On her experience as a female founder:
“My challenges as a female founder have been no different than a female entrepreneur, manager, innovation consultant, or whatever role I executed as a woman before founding SwipeGuide. Access to finance is 10 times more difficult in the tech world because it is all an old-boy network. So for sure, we had to – and still have to – break through bias barriers as a diverse team, but I believe we are more resilient because of it. I also see a lot has changed already in the last couple of years. People become more and more aware of their bias, their privilege. But we need to ensure that we address it intersectionally, not binary men/women. I have lots of privilege as a highly educated, western European white woman, so actually, am I the right person to talk to this topic?
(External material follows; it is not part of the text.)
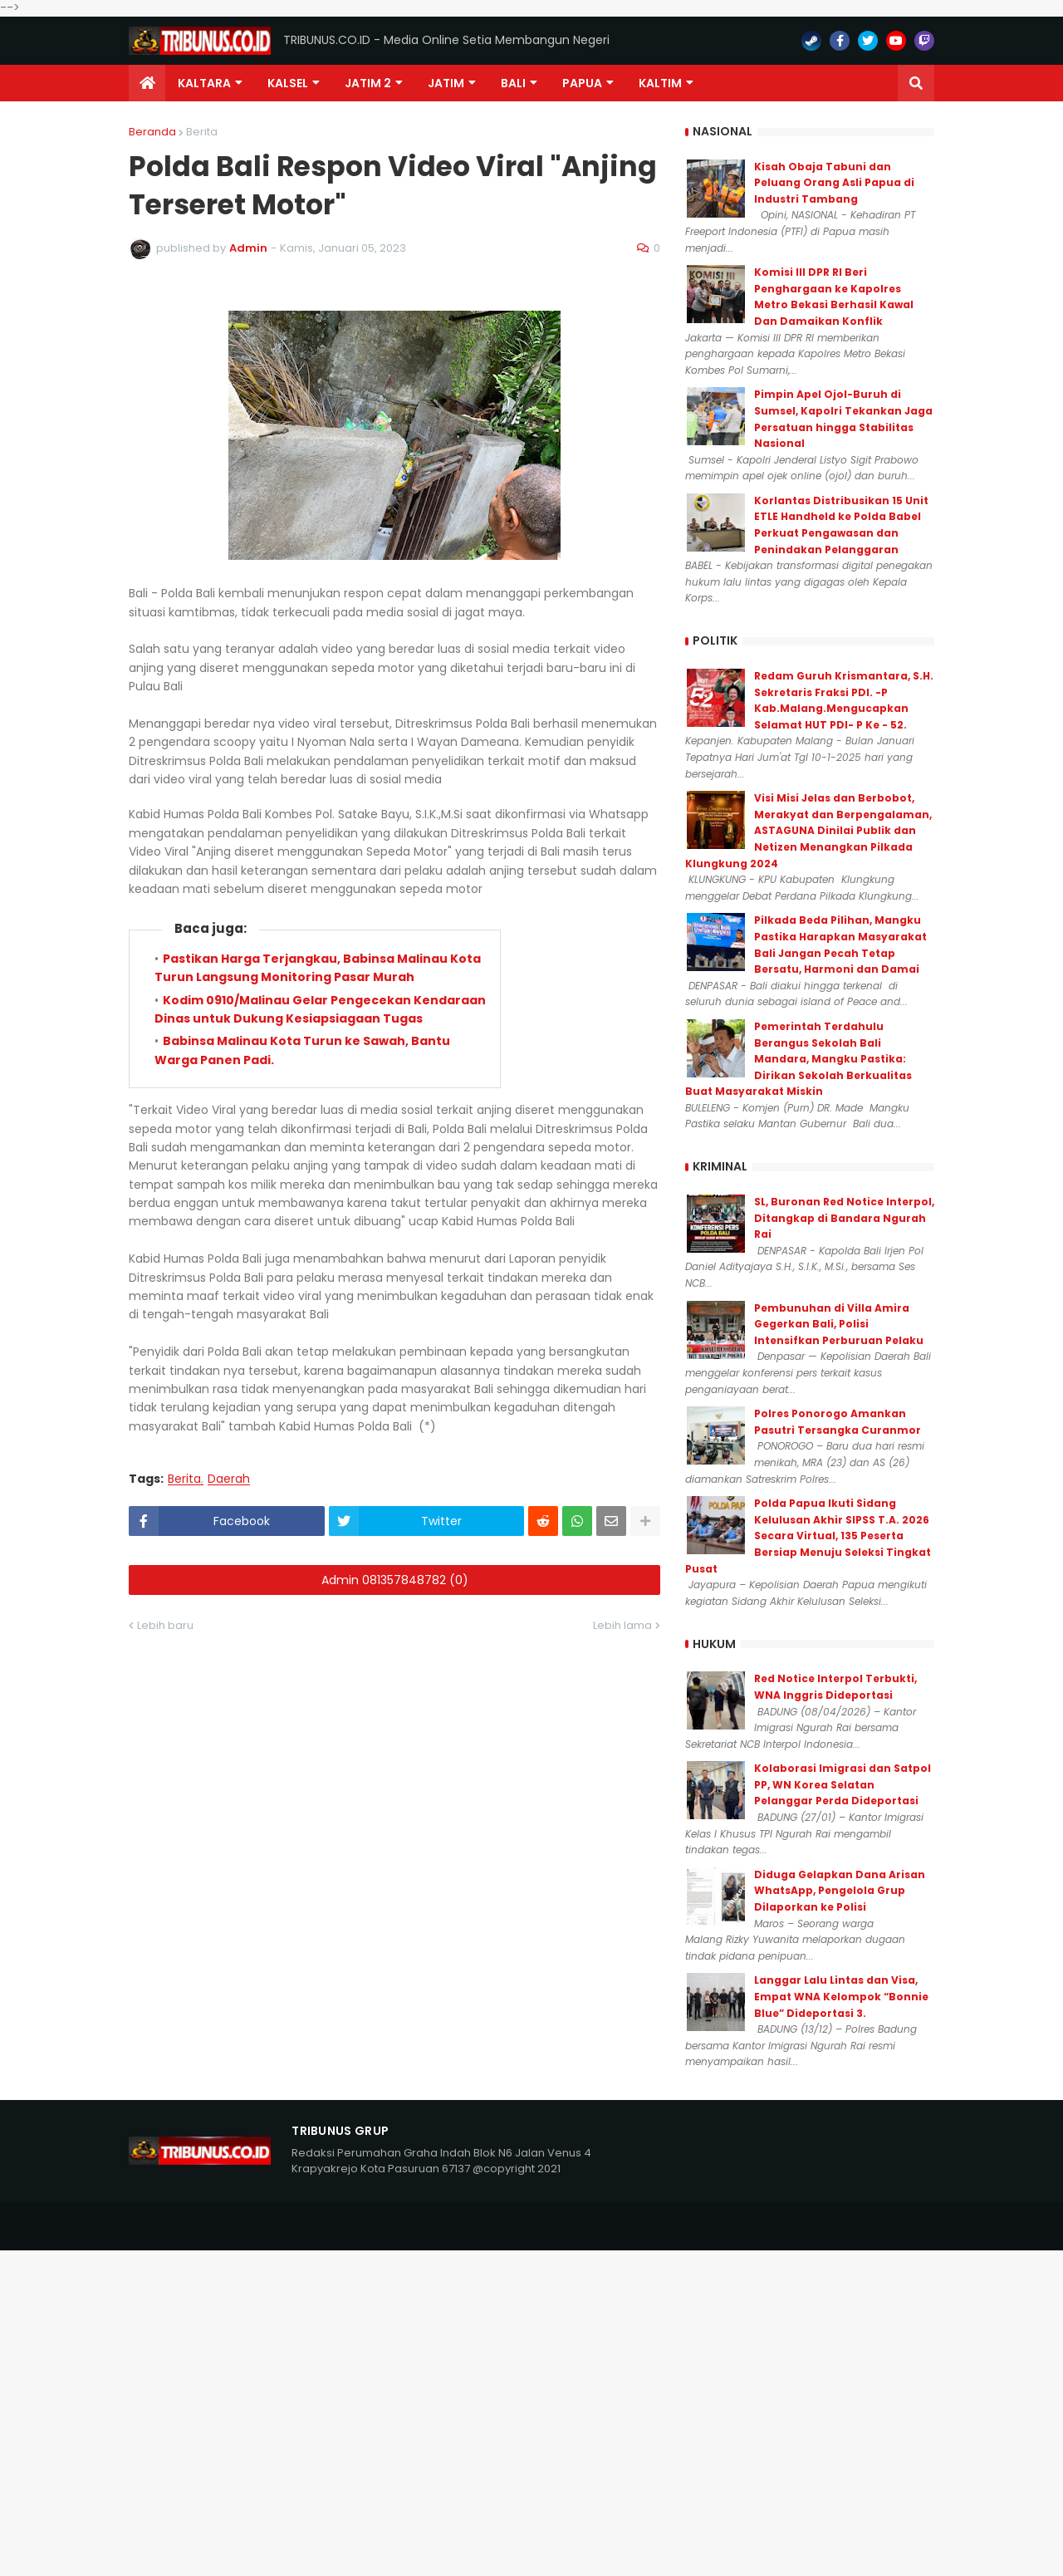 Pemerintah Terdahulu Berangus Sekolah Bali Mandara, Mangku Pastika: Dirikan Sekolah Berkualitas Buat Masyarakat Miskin (798, 1058)
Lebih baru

Not entirely. I believe we can make real progress when we develop awareness of the prevalence of unconscious bias.”
Marieke de Ruyter de Wildt
Marieke de Ruyter de Wildt is the founder of The New Fork, which uses blockchain to help agrifood businesses optimise their supply chain, reduce risk, and improve food integrity.
Marieke de Ruyter de Wildt
On financing your business:
“In software and new technologies, the most difficult part is to get your first paying customer. What is often seen as a good thing to do is to first get finance, then develop your idea, and find your customers. I’m a strong believer in the reverse order: get a paying customer first and then get financing to upskill and improve the product.”
My leadership philosophy:
“Good leaders are system thinkers: they see the strong and weak points within systems and can see the bigger picture, rather than specific bits and pieces. The capacity to be able to see a system as a whole is essential to taking advantage of new opportunities. Leaders get great minds to work together and put people in positions where they can maximise their individual power.”
On introducing complex technology to a user for the first time:
“When we pitch something, it is received by the primitive part of our brains, which have a very simple response menu. Often, we try to explain complexity by unpeeling complexity, but that doesn’t work. You just need to grab your audience’s attention and keep them engaged. So don’t talk technology: explain the effects that technology can bring but don’t go operational. Rather than talking technology, we aim for experiencing its impact and have a PoC as quickly as possible.”
Advice for young women following in your footsteps:
“Be self-confident, have thick skin, and think big and bold. Build a team from Day 1, and fire anyone who doesn’t appear to be an A player. If you have B or C players, they can really take a toll on everyone else. In technology, the key resource is still people. You need to have good people who can build the right technology.”